Despite such advances in fluid sampling, there remains a need to reduce contamination during formation evaluation. In some cases, cross-flow between adjacent flowlines may cause contamination therebetween. It is desirable that techniques be provided to assist in reducing the flow of contamination of formation fluid entering the downhole tool and/or isolate clean formation fluid from contaminates as the clean fluid enters the downhole tool. It is further desirable that such a system be capable of one of more of the following, among others: providing a good seal with the formation; enhancing the flow of clean fluid into the tool; optimizing the flow of fluid into the downhole tool; avoiding contamination of clean fluid as it enters the downhole tool; separating contaminated fluid from clean fluid; optimizing the flow of fluid into the downhole tool to reduce the contamination of clean fluid flowing into the downhole tool; and/or providing flexibility in handling fluids flowing into the downhole tool.

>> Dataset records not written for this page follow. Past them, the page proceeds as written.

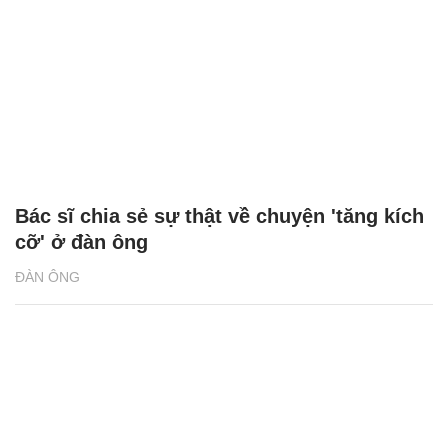
Bác sĩ chia sẻ sự thật về chuyện 'tăng kích
cỡ' ở đàn ông
ĐÀN ÔNG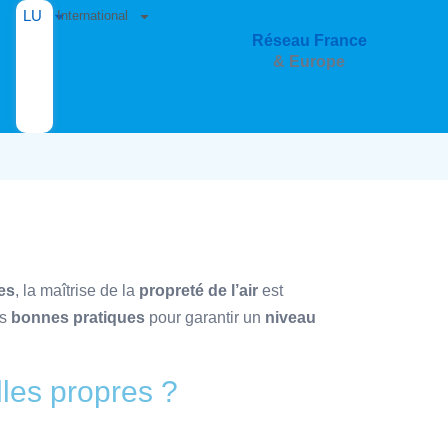
LU
International
Réseau France
& Europe
es
, la maîtrise de la
propreté de l’air
est
es
bonnes pratiques
pour garantir un
niveau
lles propres ?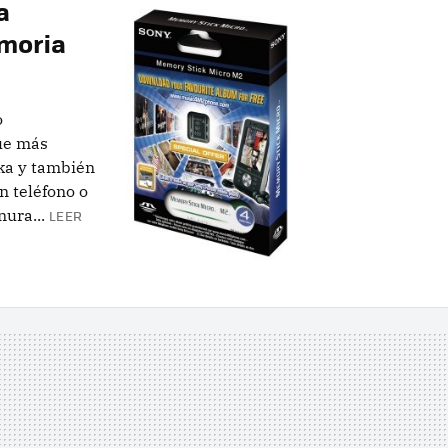
a
emoria
o
ue más
aka y también
n teléfono o
ura...
LEER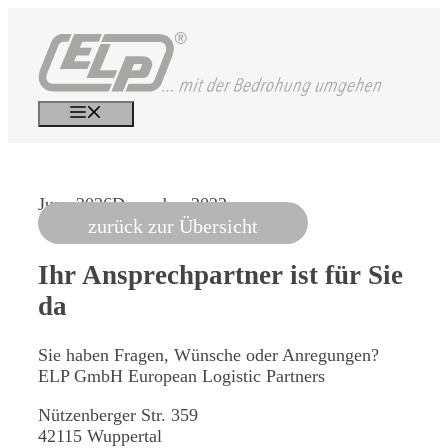
Skip
to
content
Menu
June 2026
December 2022
zurück zur Übersicht
Ihr Ansprechpartner
ist für Sie
da
Sie haben Fragen, Wünsche oder Anregungen?
ELP GmbH
European Logistic Partners
Nützenberger Str. 359
42115 Wuppertal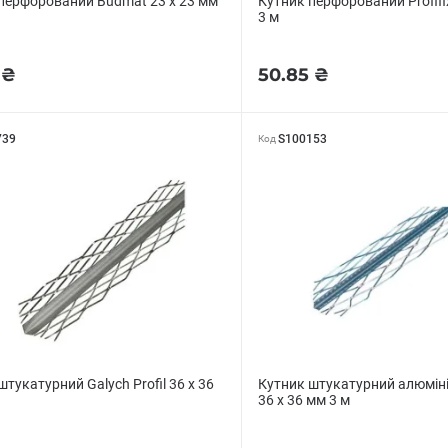
перфорований Budmat 23 х 23 мм
Кутник перфорований Profifix
3 м
 ₴
50.85 ₴
739
S100153
Код
штукатурний Galych Profil 36 х 36
Кутник штукатурний алюмін
36 х 36 мм 3 м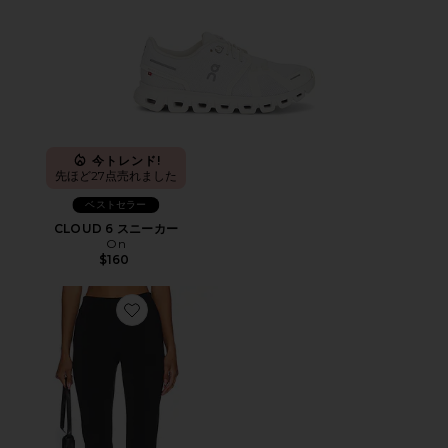
今トレンド!
先ほど27点売れました
ベストセラー
CLOUD 6 スニーカー
On
$160
Favorite カプリパンツ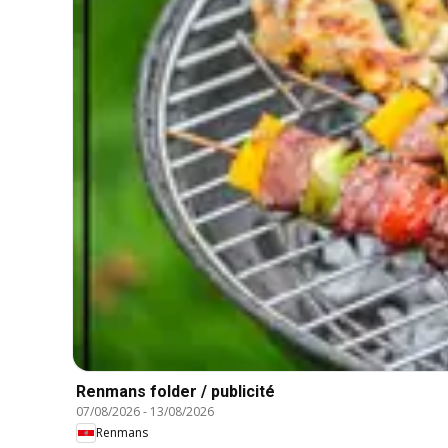
Renmans folder / publicité
07/08/2026
-
13/08/2026
Renmans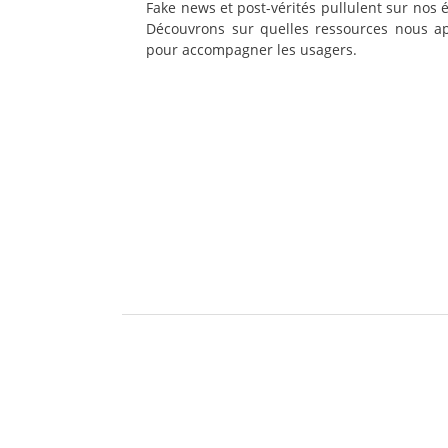
Fake news et post-vérités pullulent sur nos 
Découvrons sur quelles ressources nous a
pour accompagner les usagers.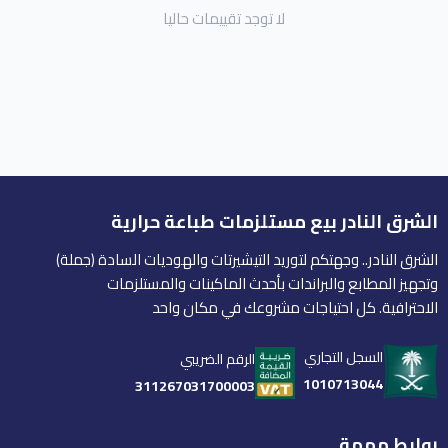
لا توجد تقييمات حاليا
الشرق النادر بيع مستلزمات طباعة حرارية
الشرق النادر.. وجهتكم لتوريد التيشيرتات والهوديات السادة (جملة)
وتجهيز المطابع والبراندات بأحدث الماكينات والمستلزمات
الاحترافية. كل احتياجات مشروعك في مكان واحد
السجل التجاري
الرقم الضريبي
1010713044
311267031700003
روابط مهمة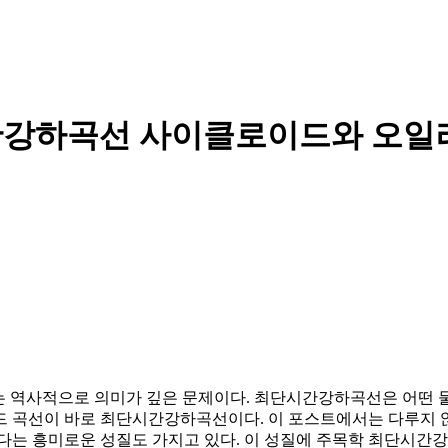
간강하곡선 사이클로이드와 오일
선 문제는 역사적으로 의미가 깊은 문제이다. 최단시간강하곡선은 어떤
드 곡선이 바로 최단시간강하곡선이다. 이 포스트에서는 다루지 않
같다는 흥미로운 성질도 가지고 있다. 이 성질에 주목학 최단시간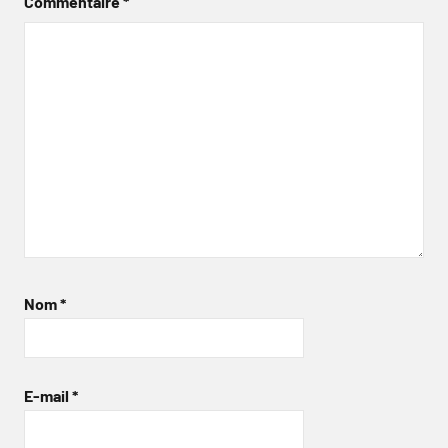
Commentaire
*
Nom
*
E-mail
*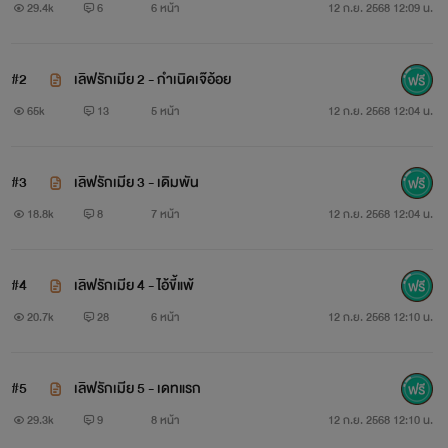
29.4k
6
6 หน้า
12 ก.ย. 2568 12:09 น.
สะอื้นกระซิก ๆ ตอบกลับมา แต่สายตาของฉันดันหันไปเห็น
กระบอกปืนสีเงินมันวาวที่อยู่ในกระเป๋ากางเกงด้านหลังของมัน
#2
เลิฟรักเมีย 2 - กำเนิดเจ๊อ้อย
65k
13
5 หน้า
12 ก.ย. 2568 12:04 น.
'ซวยแล้วไงอีอ้อย' อ้อยคือชื่อของฉัน
ปัง!!! เสียงปืนดังขึ้นพร้อมอีตานั่นที่กำลังเดินเข้ามาหาฉันที่
#3
เลิฟรักเมีย 3 - เดิมพัน
กำลังนั่งอ่อยผู้ชายอยู่ที่บาร์
18.8k
8
7 หน้า
12 ก.ย. 2568 12:04 น.
"อีอ้อย! กลับบ้าน" มันตะโกนเรียกฉันดังลั่นไปทั่วทั้งร้าน
#4
เลิฟรักเมีย 4 - ไอ้ขี้แพ้
'อ้อย' คือชื่อของฉัน
20.7k
28
6 หน้า
12 ก.ย. 2568 12:10 น.
"พ่อมึงมาตามแล้ว กลับบ้านไปดูดนมพ่อมึงไป๊!!" นี่คือเสียง
ของอีซอสมันร้องแซวฉันมา ก็มันรู้น่ะสิ ว่าไอ้ 'เลิฟ' มันโหด
#5
เลิฟรักเมีย 5 - เดทแรก
ขนาดไหน มันชื่อเลิฟ แต่นิสัยมันไม่ได้เลิฟเหมือนชื่อหรอกนะ
29.3k
9
8 หน้า
12 ก.ย. 2568 12:10 น.
มันน่าจะชื่อหลอนมากกว่า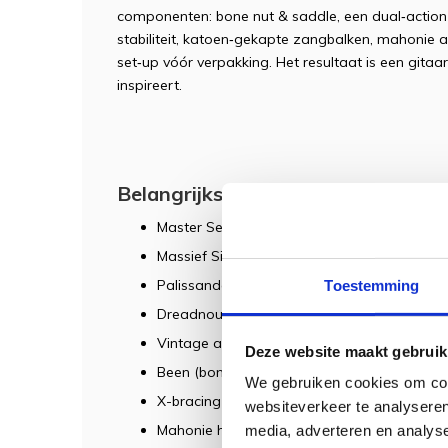
componenten: bone nut & saddle, een dual‑action 
stabiliteit, katoen‑gekapte zangbalken, mahonie 
set‑up vóór verpakking. Het resultaat is een gitaar
inspireert.
Belangrijkste kenmerken
Master Series: handgemaakt met premium
Massief Sitka sparren bovenblad (A-grade)
Palissander zij- en achterkant voor heldere,
Toestemming
Dreadnought body: vol, luid en rijk in het laa
Vintage aged afwerking met herringbone de
Deze website maakt gebruik
Been (bone) topkam en brugzadel voor bete
We gebruiken cookies om cont
X-bracing (scalloped) voor optimale resona
websiteverkeer te analyseren
Mahonie hals + palissander toets (comfort & 
media, adverteren en analys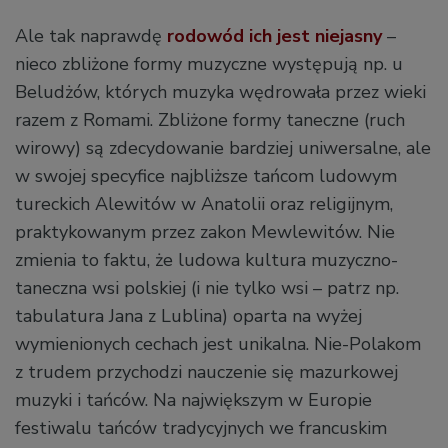
Ale tak naprawdę
rodowód ich jest niejasny
–
nieco zbliżone formy muzyczne występują np. u
Beludżów, których muzyka wędrowała przez wieki
razem z Romami. Zbliżone formy taneczne (ruch
wirowy) są zdecydowanie bardziej uniwersalne, ale
w swojej specyfice najbliższe tańcom ludowym
tureckich Alewitów w Anatolii oraz religijnym,
praktykowanym przez zakon Mewlewitów. Nie
zmienia to faktu, że ludowa kultura muzyczno-
taneczna wsi polskiej (i nie tylko wsi – patrz np.
tabulatura Jana z Lublina) oparta na wyżej
wymienionych cechach jest unikalna. Nie-Polakom
z trudem przychodzi nauczenie się mazurkowej
muzyki i tańców. Na największym w Europie
festiwalu tańców tradycyjnych we francuskim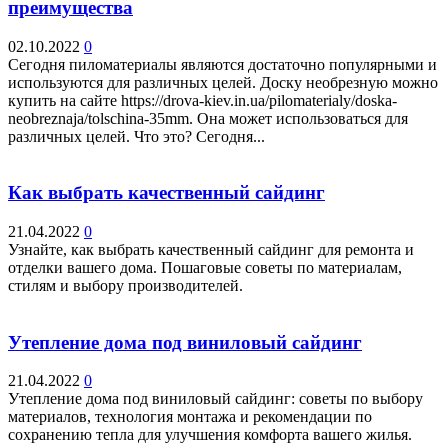
преимущества
02.10.2022
0
Сегодня пиломатериалы являются достаточно популярными и
используются для различных целей. Доску необрезную можно
купить на сайте https://drova-kiev.in.ua/pilomaterialy/doska-
neobreznaja/tolschina-35mm. Она может использоваться для
различных целей. Что это? Сегодня...
Как выбрать качественный сайдинг
21.04.2022
0
Узнайте, как выбрать качественный сайдинг для ремонта и
отделки вашего дома. Пошаговые советы по материалам,
стилям и выбору производителей.
Утепление дома под виниловый сайдинг
21.04.2022
0
Утепление дома под виниловый сайдинг: советы по выбору
материалов, технология монтажа и рекомендации по
сохранению тепла для улучшения комфорта вашего жилья.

Certain terms are defined throughout this description as they are first used, while certain other terms used in this description are defined below:
“Annular” means of, relating to, or forming a ring, i.e., a line, band, or arrangement in the shape of a closed curve such as a circle or an ellipse.
“Contaminated fluid” means fluid that is generally unacceptable for hydrocarbon fluid sampling and/or evaluation because the fluid contains contaminates, such as filtrate from the mud utilized in drilling the borehole.
“Downhole tool” means tools deployed into the wellbore by means such as a drill string, wireline, and coiled tubing for performing downhole operations related to the evaluation, production, and/or management of one or more subsurface formations of interest.
“Operatively connected” means directly or indirectly connected for transmitting or conducting information, force, energy, or matter (including fluids).
“Virgin fluid” means subsurface fluid that is sufficiently pure, pristine, connate, uncontaminated or otherwise considered in the fluid sampling and analysis field to be acceptably representative of a given formation for valid hydrocarbon sampling and/or evaluation.
In one aspect of the disclosure a probe assembly for employment by a downhole tool is disclosed. The tool is disposed in a wellbore surrounded by a layer of contaminated fluid, wherein the wellbore penetrates a subsurface formation having a virgin fluid therein beyond the layer of contaminated fluid. The tool includes a probe body that is extendable from the downhole tool, an outer packer and an inner packer. The outer packer has a bore therethrough and is disposed in the probe body for sealingly engaging a first portion of the wellbore. The inner packer is disposed in the bore of the outer packer and forms an annulus therebetween. The inner packer is extendable beyond an outer surface of the outer packer for sealingly engaging a second portion of the wellbore within the first portion. A first inlet in the probe body fluidly communicates with the annulus for admitting one of virgin fluid, contaminated fluid and combinations thereof into the downhole tool, and a second inlet in the probe body fluidly communicates with the inner packer for admitting virgin fluid into the downhole tool.
In another aspect of the disclosure, a method for acquiring a sample of a virgin fluid from a subsurface formation penetrated by a wellbore surrounded by a layer of contaminated fluid is disclosed. The method includes abutting an outer surface of a first packer against a first portion of a wall of the wellbore, abutting an outer surface of a second packer against a second portion of a wall of the wellbore, wherein the outer surface of the second packer penetrates a plane defined by the outer surface of the first packer, drawing one of virgin fluid, contaminated fluid and combinations thereof from an annular portion of the wellbore between the first and second packers, and drawing virgin fluid from a portion of the wellbore at least partially defined by the second packer.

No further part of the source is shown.